Has anyone heard of this company? Website is http://www.zvnproperties.com/ 

SERVICE VENDOR PAYMENT
Securing
Lock Change/Rekey $ 26.00
Padlock $ 20.00
Installation of Lockbox $ 20.00
Fliplocks/Slider Doors $ 8.00
Boarding
Small - Less than 2'x4' $ 32.00
Medium - 2'x4' - 4'x4' $ 48.00
Large - 4'x4' - 4'x8' $ 57.00
Single Slider / Door Opening $ 68.00
Double Slider / French Doors $ 84.00
Garage Overhead Door *BID*
Re-glazing Window (replacing window pane) *BID*
Winterization
Dry Heat - 1 unit $ 60.00
Dry Heat - Additional unit $ 30.00
Wet (steam) Heat - 1 unit $ 90.00
Wet (steam) Heat - Additional unit $ 40.00
Wet (radiant) Heat - 1 unit $ 155.00
Wet (radiant) Heat - Additional unit $ 65.00
De-Winterization Dry Heat $ 60.00
De-Winterization Wet (steam/radiant) $ 75.00
Reduced Pressure Zone Valves *BID*
Winterize Pools, Spas, Hot Tubs *BID*
Debris/Trash Removal/Dumping Fees
Interior/Exterior Debri per Cubic Yard $ 25.00
Large Appliance Removal (per appliance) $ 45.00
Vehicle Removal $ 200.00
Hazard Removal - Paint/Oil/Etc. per gallon $ 7.00
Tire Removal - Per Tire $ 7.00
Interior Cleaning
Initial Cleaning/Maid Service $ 95.00
Recurring Cleaning/Maid Service $ 50.00
Yard Maintenance
Initial Cut 5,001 - 10,000 sf. $ 40.00
Initial Cut 10,001- 15,000 sf. $ 50.00
Initial Cut > 15,000 sf. *BID*
Re-Cut 5,001 - 10,000 sf. $ 40.00
Re-Cut 10,001- 15,000 sf. $ 50.00
Re-Cut > 15,000 sf. *BID*
Shrub Trimming- Front Yard only up to 1cyd. $ 20.00
Pool Securing/Maintenance
Securing In-ground Swimming Pools *BID*
Securing Above Ground Swimming Pools *BID*
Securing Hot Tubs & Spas *BID*
Initial Start Up - Green (Drain, acid wash, refill, start up) $ 450.00

WHITE VAN PRICING – VENDOR COPY
2
Initial Start Up - Non Green (clean skimmer, clean leaves,
etc.)
$ 125.00
Weekly Maintenance (chemicals, clean skimmer, leaves, etc.)
per wk.
$ 16.00
Misc.
Eviction Attendance (per man hour) $ 20.00
Cash for Keys (per man hour) $ 20.00
Snow/Ice Removal (per site/property) $ 30.00
Sump Pump Repair *BID*
Sump Pump Installation (including purchase of Sump Pump)
*BID*
Water Heater/Well/Septic/HVAC Repair *BID*
Pumping Water from Basement *BID*
Water Heater Strapping $ 40.00
CO2 Detectors (per detector) $ 28.00
Smoke Dectors (per detector) $ 24.00
Cap Gas/Water/Plumbing Lines $ 15.00
Cap Wires $ 4.00


----------



## Craigslist Hack (Jun 14, 2012)

We have done a few jobs a month for them for a couple of years. They called and asked for a favor and we have been working with them ever since. We have no issues with them but our volume is very very low.
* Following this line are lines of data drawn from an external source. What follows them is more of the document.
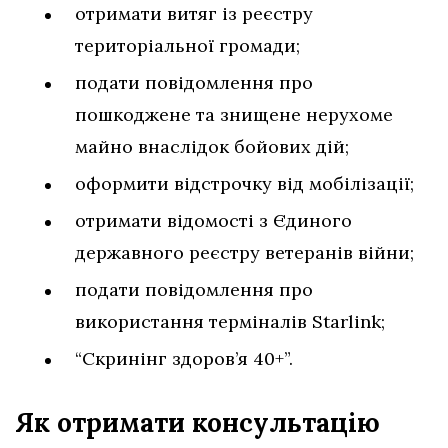
отримати витяг із реєстру
територіальної громади;
подати повідомлення про
пошкоджене та знищене нерухоме
майно внаслідок бойових дій;
оформити відстрочку від мобілізації;
отримати відомості з Єдиного
державного реєстру ветеранів війни;
подати повідомлення про
використання терміналів Starlink;
“Скринінг здоров’я 40+”.
Як отримати консультацію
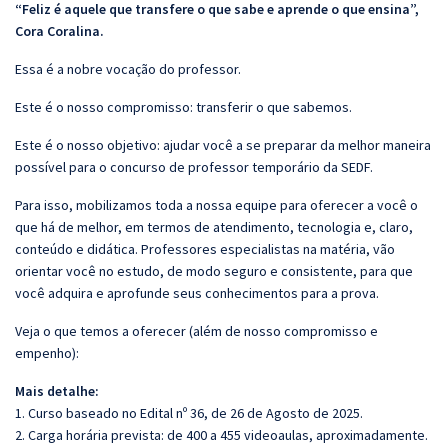
“Feliz é aquele que transfere o que sabe e aprende o que ensina”,
Cora Coralina.
Essa é a nobre vocação do professor.
Este é o nosso compromisso: transferir o que sabemos.
Este é o nosso objetivo: ajudar você a se preparar da melhor maneira
possível para o concurso de professor temporário da SEDF.
Para isso, mobilizamos toda a nossa equipe para oferecer a você o
que há de melhor, em termos de atendimento, tecnologia e, claro,
conteúdo e didática. Professores especialistas na matéria, vão
orientar você no estudo, de modo seguro e consistente, para que
você adquira e aprofunde seus conhecimentos para a prova.
Veja o que temos a oferecer (além de nosso compromisso e
empenho):
Mais detalhe:
1. Curso baseado no Edital nº 36, de 26 de Agosto de 2025.
2. Carga horária prevista: de 400 a 455 videoaulas, aproximadamente.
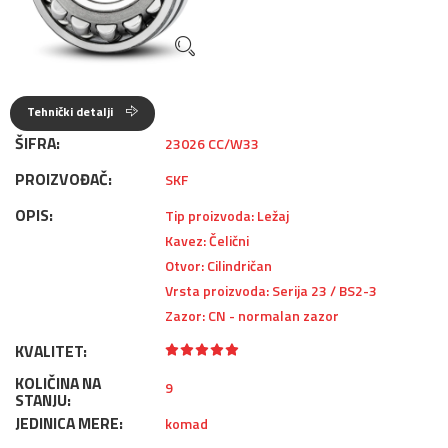
Tehnički detalji
ŠIFRA:
23026 CC/W33
PROIZVOĐAČ:
SKF
OPIS:
Tip proizvoda: Ležaj
Kavez: Čelični
Otvor: Cilindričan
Vrsta proizvoda: Serija 23 / BS2-3
Zazor: CN - normalan zazor
KVALITET:
KOLIČINA NA
9
STANJU:
JEDINICA MERE:
komad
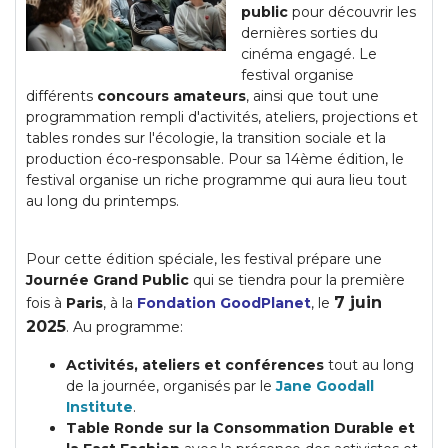
public
pour découvrir les
dernières sorties du
cinéma engagé. Le
festival organise
différents
concours amateurs
, ainsi que tout une
programmation rempli d'activités, ateliers, projections et
tables rondes sur l'écologie, la transition sociale et la
production éco-responsable. Pour sa 14ème édition, le
festival organise un riche programme qui aura lieu tout
au long du printemps.
Pour cette édition spéciale, les festival prépare une
Journée Grand Public
qui se tiendra pour la première
7 juin
fois à
Paris
, à la
Fondation GoodPlanet
, le
2025
. Au programme:
Activités, ateliers et conférences
tout au long
de la journée, organisés par le
Jane Goodall
Institute
.
Table Ronde sur la Consommation Durable et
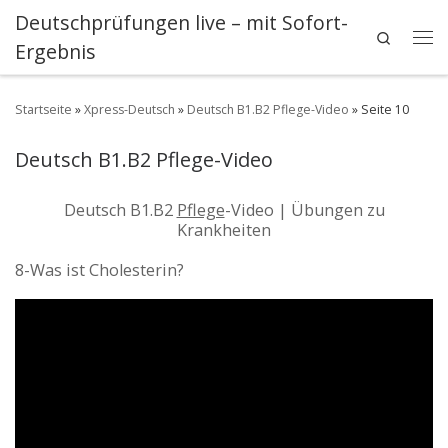
Deutschprüfungen live – mit Sofort-
Zum Inhalt springen
Search
Ergebnis
Me
Startseite
»
Xpress-Deutsch
»
Deutsch B1.B2 Pflege-Video
»
Seite 10
Deutsch B1.B2 Pflege-Video
Deutsch B1.B2
Pflege
-Video | Übungen zu
Krankheiten
8-Was ist Cholesterin?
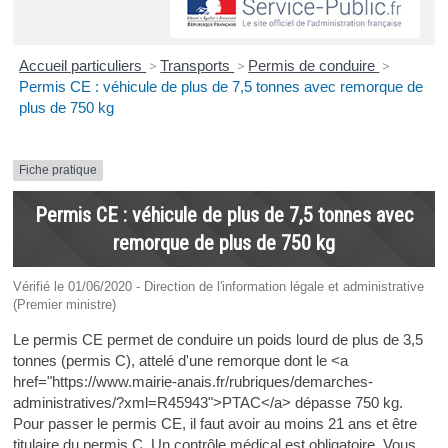
Accueil particuliers
>
Transports
>
Permis de conduire
>
Permis CE : véhicule de plus de 7,5 tonnes avec remorque de
plus de 750 kg
Fiche pratique
Permis CE : véhicule de plus de 7,5 tonnes avec
remorque de plus de 750 kg
Vérifié le 01/06/2020 - Direction de l'information légale et administrative
(Premier ministre)
Le permis CE permet de conduire un poids lourd de plus de 3,5
tonnes (permis C), attelé d'une remorque dont le <a
href="https://www.mairie-anais.fr/rubriques/demarches-
administratives/?xml=R45943">PTAC</a> dépasse 750 kg.
Pour passer le permis CE, il faut avoir au moins 21 ans et être
titulaire du permis C. Un contrôle médical est obligatoire. Vous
They are one of the few regionals that tries very hard to work with their contractors or at least that has been my experience.


----------



## foreverlawn (Jul 29, 2012)

They don't have much work in our area, but we did one job and they are very prompt in paying.


----------



## TNTPP (Jul 7, 2013)

They contacted me last week about "doing business together". I had them send me a copy of their price sheet. Pretty standard low-ball Regional pricing due to they take a 30% discount on top of the clients 25%. That leaves us contractors only making 52.5%. And clients are asking why they are getting late orders and shoddy quality???


----------



## hammerhead (Apr 26, 2012)

They also contacted us. Who do they get their work from?


----------



## npm (Nov 14, 2012)

Inspection company in my area says they're great and nice to work with. Was trying to convince my company to sign up. The rumor is its a bunch of old LOS employees that didn't like Lps.


----------



## rjmalibo (Feb 14, 2014)

Can confirm that there are a bunch of former LPS employees there. We have done some inspection orders for them, there were no issues, but they are very low volume.


----------



## ADP LLC (May 15, 2012)

Hey Craigslist, are you still completing orders for ZVN? They shot me a price list today and it is lower that what is posted above? Any change in their pricing in the past 6 months?


----------



## JFMURFY (Sep 16, 2012)

Lot of former LPS people working for this outfit outta Ohio. Taking nearly 40% off HUD prices. Besides adding an unnecessary layer of bureaucracy, can't really see the benefit...


----------



## Craigslist Hack (Jun 14, 2012)

ADP LLC said:


> Hey Craigslist, are you still completing orders for ZVN? They shot me a price list today and it is lower that what is posted above? Any change in their pricing in the past 6 months?


My relationship with them has cooled some. I knew a guy there and that is why we helped them from time to time. I always got trip charges and additional fees so even though we never made a lot of profit we always made some. 

Honestly their pricing is better than most regionals and they are easy to work with. They pay like clock work. As far as these types of companies go they are as solid as anyone. 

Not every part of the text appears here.